(INFORMATION PROVIDED)
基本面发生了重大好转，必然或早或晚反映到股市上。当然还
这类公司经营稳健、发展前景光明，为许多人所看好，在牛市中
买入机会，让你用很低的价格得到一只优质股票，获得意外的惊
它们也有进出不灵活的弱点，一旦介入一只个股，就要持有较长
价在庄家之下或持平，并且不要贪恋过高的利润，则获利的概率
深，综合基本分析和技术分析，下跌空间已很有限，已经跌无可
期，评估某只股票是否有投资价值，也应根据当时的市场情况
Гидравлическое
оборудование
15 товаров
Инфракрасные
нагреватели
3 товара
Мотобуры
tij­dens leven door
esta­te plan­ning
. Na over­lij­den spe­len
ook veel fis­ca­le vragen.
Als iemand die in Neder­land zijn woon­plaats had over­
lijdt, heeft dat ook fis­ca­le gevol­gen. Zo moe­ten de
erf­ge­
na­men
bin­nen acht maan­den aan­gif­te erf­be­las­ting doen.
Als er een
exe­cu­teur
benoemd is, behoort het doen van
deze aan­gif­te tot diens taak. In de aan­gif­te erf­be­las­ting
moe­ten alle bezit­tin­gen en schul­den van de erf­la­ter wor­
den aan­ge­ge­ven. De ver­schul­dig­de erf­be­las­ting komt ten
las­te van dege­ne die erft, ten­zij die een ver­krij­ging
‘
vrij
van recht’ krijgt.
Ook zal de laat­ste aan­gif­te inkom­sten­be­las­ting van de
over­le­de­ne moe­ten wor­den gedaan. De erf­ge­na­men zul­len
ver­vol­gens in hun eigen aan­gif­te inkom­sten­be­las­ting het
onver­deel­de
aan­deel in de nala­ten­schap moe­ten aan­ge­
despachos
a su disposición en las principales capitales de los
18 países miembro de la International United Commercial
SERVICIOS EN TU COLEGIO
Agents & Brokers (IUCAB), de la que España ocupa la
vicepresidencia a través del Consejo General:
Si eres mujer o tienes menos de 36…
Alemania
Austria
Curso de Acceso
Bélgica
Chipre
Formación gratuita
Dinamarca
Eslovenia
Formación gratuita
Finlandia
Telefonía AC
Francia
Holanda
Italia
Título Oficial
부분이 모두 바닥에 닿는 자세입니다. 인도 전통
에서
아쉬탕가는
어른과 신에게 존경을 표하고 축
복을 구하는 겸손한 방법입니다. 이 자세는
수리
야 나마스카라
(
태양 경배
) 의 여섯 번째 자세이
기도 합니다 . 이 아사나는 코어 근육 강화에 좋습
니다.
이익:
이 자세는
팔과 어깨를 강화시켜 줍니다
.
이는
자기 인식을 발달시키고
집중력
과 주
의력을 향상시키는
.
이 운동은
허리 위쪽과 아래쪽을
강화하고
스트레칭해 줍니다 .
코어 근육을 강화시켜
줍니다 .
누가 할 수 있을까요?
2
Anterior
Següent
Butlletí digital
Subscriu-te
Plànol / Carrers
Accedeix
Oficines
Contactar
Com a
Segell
(End INFORMATION PROVIDED)
* [TASK GOAL] Make an exact copy of the whole listing, so that no line is lost.

* [WORKED SOLUTION]
基本面发生了重大好转，必然或早或晚反映到股市上。当然还
这类公司经营稳健、发展前景光明，为许多人所看好，在牛市中
买入机会，让你用很低的价格得到一只优质股票，获得意外的惊
它们也有进出不灵活的弱点，一旦介入一只个股，就要持有较长
价在庄家之下或持平，并且不要贪恋过高的利润，则获利的概率
深，综合基本分析和技术分析，下跌空间已很有限，已经跌无可
期，评估某只股票是否有投资价值，也应根据当时的市场情况
Гидравлическое
оборудование
15 товаров
Инфракрасные
нагреватели
3 товара
Мотобуры
tij­dens leven door
esta­te plan­ning
. Na over­lij­den spe­len
ook veel fis­ca­le vragen.
Als iemand die in Neder­land zijn woon­plaats had over­
lijdt, heeft dat ook fis­ca­le gevol­gen. Zo moe­ten de
erf­ge­
na­men
bin­nen acht maan­den aan­gif­te erf­be­las­ting doen.
Als er een
exe­cu­teur
benoemd is, behoort het doen van
deze aan­gif­te tot diens taak. In de aan­gif­te erf­be­las­ting
moe­ten alle bezit­tin­gen en schul­den van de erf­la­ter wor­
den aan­ge­ge­ven. De ver­schul­dig­de erf­be­las­ting komt ten
las­te van dege­ne die erft, ten­zij die een ver­krij­ging
‘
vrij
van recht’ krijgt.
Ook zal de laat­ste aan­gif­te inkom­sten­be­las­ting van de
over­le­de­ne moe­ten wor­den gedaan. De erf­ge­na­men zul­len
ver­vol­gens in hun eigen aan­gif­te inkom­sten­be­las­ting het
onver­deel­de
aan­deel in de nala­ten­schap moe­ten aan­ge­
despachos
a su disposición en las principales capitales de los
18 países miembro de la International United Commercial
SERVICIOS EN TU COLEGIO
Agents & Brokers (IUCAB), de la que España ocupa la
vicepresidencia a través del Consejo General:
Si eres mujer o tienes menos de 36…
Alemania
Austria
Curso de Acceso
Bélgica
Chipre
Formación gratuita
Dinamarca
Eslovenia
Formación gratuita
Finlandia
Telefonía AC
Francia
Holanda
Italia
Título Oficial
부분이 모두 바닥에 닿는 자세입니다. 인도 전통
에서
아쉬탕가는
어른과 신에게 존경을 표하고 축
복을 구하는 겸손한 방법입니다. 이 자세는
수리
야 나마스카라
(
태양 경배
) 의 여섯 번째 자세이
기도 합니다 . 이 아사나는 코어 근육 강화에 좋습
니다.
이익:
이 자세는
팔과 어깨를 강화시켜 줍니다
.
이는
자기 인식을 발달시키고
집중력
과 주
의력을 향상시키는
.
이 운동은
허리 위쪽과 아래쪽을
강화하고
스트레칭해 줍니다 .
코어 근육을 강화시켜
줍니다 .
누가 할 수 있을까요?
2
Anterior
Següent
Butlletí digital
Subscriu-te
Plànol / Carrers
Accedeix
Oficines
Contactar
Com a
Segell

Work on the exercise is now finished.